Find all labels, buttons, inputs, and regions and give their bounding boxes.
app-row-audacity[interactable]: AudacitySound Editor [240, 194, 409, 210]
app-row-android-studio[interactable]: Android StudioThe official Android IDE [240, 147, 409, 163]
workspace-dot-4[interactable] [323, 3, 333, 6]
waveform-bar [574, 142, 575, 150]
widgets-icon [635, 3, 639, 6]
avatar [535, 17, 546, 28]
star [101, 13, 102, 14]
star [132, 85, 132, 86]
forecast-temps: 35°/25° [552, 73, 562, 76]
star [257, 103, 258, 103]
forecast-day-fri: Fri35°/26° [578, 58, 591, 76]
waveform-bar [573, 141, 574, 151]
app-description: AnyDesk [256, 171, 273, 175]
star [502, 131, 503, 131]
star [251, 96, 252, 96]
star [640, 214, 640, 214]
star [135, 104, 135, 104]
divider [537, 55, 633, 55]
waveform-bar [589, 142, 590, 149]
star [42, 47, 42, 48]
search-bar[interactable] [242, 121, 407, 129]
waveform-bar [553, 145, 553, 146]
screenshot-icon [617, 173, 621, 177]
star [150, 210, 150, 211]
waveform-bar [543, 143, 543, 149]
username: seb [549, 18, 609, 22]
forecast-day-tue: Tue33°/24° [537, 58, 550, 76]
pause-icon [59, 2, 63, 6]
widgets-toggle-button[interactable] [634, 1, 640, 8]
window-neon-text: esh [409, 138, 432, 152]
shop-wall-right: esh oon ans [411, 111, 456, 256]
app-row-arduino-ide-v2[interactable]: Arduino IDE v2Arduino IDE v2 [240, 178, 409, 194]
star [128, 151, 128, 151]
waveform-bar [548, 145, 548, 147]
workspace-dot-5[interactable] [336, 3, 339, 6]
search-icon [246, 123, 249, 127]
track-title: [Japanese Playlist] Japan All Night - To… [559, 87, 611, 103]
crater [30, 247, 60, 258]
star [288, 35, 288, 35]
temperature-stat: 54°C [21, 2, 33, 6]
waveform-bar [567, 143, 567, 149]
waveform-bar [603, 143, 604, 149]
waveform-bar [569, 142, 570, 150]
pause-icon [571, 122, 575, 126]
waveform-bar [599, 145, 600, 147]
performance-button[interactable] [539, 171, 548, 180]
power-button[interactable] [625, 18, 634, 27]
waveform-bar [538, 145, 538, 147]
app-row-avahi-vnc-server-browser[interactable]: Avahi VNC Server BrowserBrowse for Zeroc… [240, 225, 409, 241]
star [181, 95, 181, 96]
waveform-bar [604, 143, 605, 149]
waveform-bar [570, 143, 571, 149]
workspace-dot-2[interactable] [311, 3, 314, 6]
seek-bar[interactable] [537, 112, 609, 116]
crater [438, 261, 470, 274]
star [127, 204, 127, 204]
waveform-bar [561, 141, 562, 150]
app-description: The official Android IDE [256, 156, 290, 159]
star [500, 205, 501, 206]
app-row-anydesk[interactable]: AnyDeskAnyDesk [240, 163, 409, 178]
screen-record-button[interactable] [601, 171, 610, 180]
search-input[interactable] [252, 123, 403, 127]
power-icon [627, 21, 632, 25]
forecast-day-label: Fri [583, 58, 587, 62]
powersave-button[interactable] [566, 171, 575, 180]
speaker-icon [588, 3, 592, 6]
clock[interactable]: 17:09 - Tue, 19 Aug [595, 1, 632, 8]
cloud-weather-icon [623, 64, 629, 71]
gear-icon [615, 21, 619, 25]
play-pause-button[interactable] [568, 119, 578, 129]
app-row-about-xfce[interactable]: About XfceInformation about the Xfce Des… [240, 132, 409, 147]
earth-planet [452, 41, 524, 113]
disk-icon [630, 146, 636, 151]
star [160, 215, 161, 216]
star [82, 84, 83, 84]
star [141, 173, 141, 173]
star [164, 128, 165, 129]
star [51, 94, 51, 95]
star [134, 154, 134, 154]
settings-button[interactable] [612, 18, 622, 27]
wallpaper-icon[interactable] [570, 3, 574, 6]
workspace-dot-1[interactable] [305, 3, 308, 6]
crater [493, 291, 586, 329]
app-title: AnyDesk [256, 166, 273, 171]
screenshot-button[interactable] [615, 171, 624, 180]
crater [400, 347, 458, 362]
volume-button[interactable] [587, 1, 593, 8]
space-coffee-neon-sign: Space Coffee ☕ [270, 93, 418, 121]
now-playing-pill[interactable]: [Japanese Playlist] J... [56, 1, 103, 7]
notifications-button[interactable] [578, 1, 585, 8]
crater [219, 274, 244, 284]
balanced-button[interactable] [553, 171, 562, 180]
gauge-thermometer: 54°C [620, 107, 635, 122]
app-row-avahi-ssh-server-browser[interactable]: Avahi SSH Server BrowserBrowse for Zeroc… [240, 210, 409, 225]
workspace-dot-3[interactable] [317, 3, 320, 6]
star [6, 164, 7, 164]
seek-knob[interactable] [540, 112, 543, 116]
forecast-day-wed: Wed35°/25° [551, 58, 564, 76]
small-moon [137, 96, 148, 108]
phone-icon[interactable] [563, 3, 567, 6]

# # # # #

▸ What you have to do: Set out every record in full, exactly as given.

▸ Written answer:
Find all labels, buttons, inputs, and regions and give their bounding boxes.
app-row-audacity[interactable]: AudacitySound Editor [240, 194, 409, 210]
app-row-android-studio[interactable]: Android StudioThe official Android IDE [240, 147, 409, 163]
workspace-dot-4[interactable] [323, 3, 333, 6]
waveform-bar [574, 142, 575, 150]
widgets-icon [635, 3, 639, 6]
avatar [535, 17, 546, 28]
star [101, 13, 102, 14]
star [132, 85, 132, 86]
forecast-temps: 35°/25° [552, 73, 562, 76]
star [257, 103, 258, 103]
forecast-day-fri: Fri35°/26° [578, 58, 591, 76]
waveform-bar [573, 141, 574, 151]
app-description: AnyDesk [256, 171, 273, 175]
star [502, 131, 503, 131]
star [251, 96, 252, 96]
star [640, 214, 640, 214]
star [135, 104, 135, 104]
divider [537, 55, 633, 55]
waveform-bar [589, 142, 590, 149]
star [42, 47, 42, 48]
search-bar[interactable] [242, 121, 407, 129]
waveform-bar [553, 145, 553, 146]
screenshot-icon [617, 173, 621, 177]
star [150, 210, 150, 211]
waveform-bar [543, 143, 543, 149]
username: seb [549, 18, 609, 22]
forecast-day-tue: Tue33°/24° [537, 58, 550, 76]
pause-icon [59, 2, 63, 6]
widgets-toggle-button[interactable] [634, 1, 640, 8]
window-neon-text: esh [409, 138, 432, 152]
shop-wall-right: esh oon ans [411, 111, 456, 256]
app-row-arduino-ide-v2[interactable]: Arduino IDE v2Arduino IDE v2 [240, 178, 409, 194]
star [128, 151, 128, 151]
waveform-bar [548, 145, 548, 147]
workspace-dot-5[interactable] [336, 3, 339, 6]
search-icon [246, 123, 249, 127]
track-title: [Japanese Playlist] Japan All Night - To… [559, 87, 611, 103]
crater [30, 247, 60, 258]
star [288, 35, 288, 35]
temperature-stat: 54°C [21, 2, 33, 6]
waveform-bar [567, 143, 567, 149]
waveform-bar [603, 143, 604, 149]
waveform-bar [569, 142, 570, 150]
pause-icon [571, 122, 575, 126]
waveform-bar [599, 145, 600, 147]
performance-button[interactable] [539, 171, 548, 180]
power-button[interactable] [625, 18, 634, 27]
waveform-bar [538, 145, 538, 147]
app-row-avahi-vnc-server-browser[interactable]: Avahi VNC Server BrowserBrowse for Zeroc… [240, 225, 409, 241]
star [181, 95, 181, 96]
waveform-bar [604, 143, 605, 149]
waveform-bar [570, 143, 571, 149]
workspace-dot-2[interactable] [311, 3, 314, 6]
seek-bar[interactable] [537, 112, 609, 116]
crater [438, 261, 470, 274]
star [127, 204, 127, 204]
waveform-bar [561, 141, 562, 150]
app-description: The official Android IDE [256, 156, 290, 159]
star [500, 205, 501, 206]
app-row-anydesk[interactable]: AnyDeskAnyDesk [240, 163, 409, 178]
screen-record-button[interactable] [601, 171, 610, 180]
search-input[interactable] [252, 123, 403, 127]
power-icon [627, 21, 632, 25]
forecast-day-label: Fri [583, 58, 587, 62]
powersave-button[interactable] [566, 171, 575, 180]
speaker-icon [588, 3, 592, 6]
clock[interactable]: 17:09 - Tue, 19 Aug [595, 1, 632, 8]
cloud-weather-icon [623, 64, 629, 71]
gear-icon [615, 21, 619, 25]
play-pause-button[interactable] [568, 119, 578, 129]
app-row-about-xfce[interactable]: About XfceInformation about the Xfce Des… [240, 132, 409, 147]
earth-planet [452, 41, 524, 113]
disk-icon [630, 146, 636, 151]
star [160, 215, 161, 216]
star [82, 84, 83, 84]
star [141, 173, 141, 173]
star [164, 128, 165, 129]
star [51, 94, 51, 95]
star [134, 154, 134, 154]
settings-button[interactable] [612, 18, 622, 27]
wallpaper-icon[interactable] [570, 3, 574, 6]
workspace-dot-1[interactable] [305, 3, 308, 6]
crater [493, 291, 586, 329]
app-title: AnyDesk [256, 166, 273, 171]
screenshot-button[interactable] [615, 171, 624, 180]
crater [400, 347, 458, 362]
volume-button[interactable] [587, 1, 593, 8]
space-coffee-neon-sign: Space Coffee ☕ [270, 93, 418, 121]
now-playing-pill[interactable]: [Japanese Playlist] J... [56, 1, 103, 7]
notifications-button[interactable] [578, 1, 585, 8]
crater [219, 274, 244, 284]
balanced-button[interactable] [553, 171, 562, 180]
gauge-thermometer: 54°C [620, 107, 635, 122]
app-row-avahi-ssh-server-browser[interactable]: Avahi SSH Server BrowserBrowse for Zeroc… [240, 210, 409, 225]
workspace-dot-3[interactable] [317, 3, 320, 6]
star [6, 164, 7, 164]
seek-knob[interactable] [540, 112, 543, 116]
forecast-day-wed: Wed35°/25° [551, 58, 564, 76]
small-moon [137, 96, 148, 108]
phone-icon[interactable] [563, 3, 567, 6]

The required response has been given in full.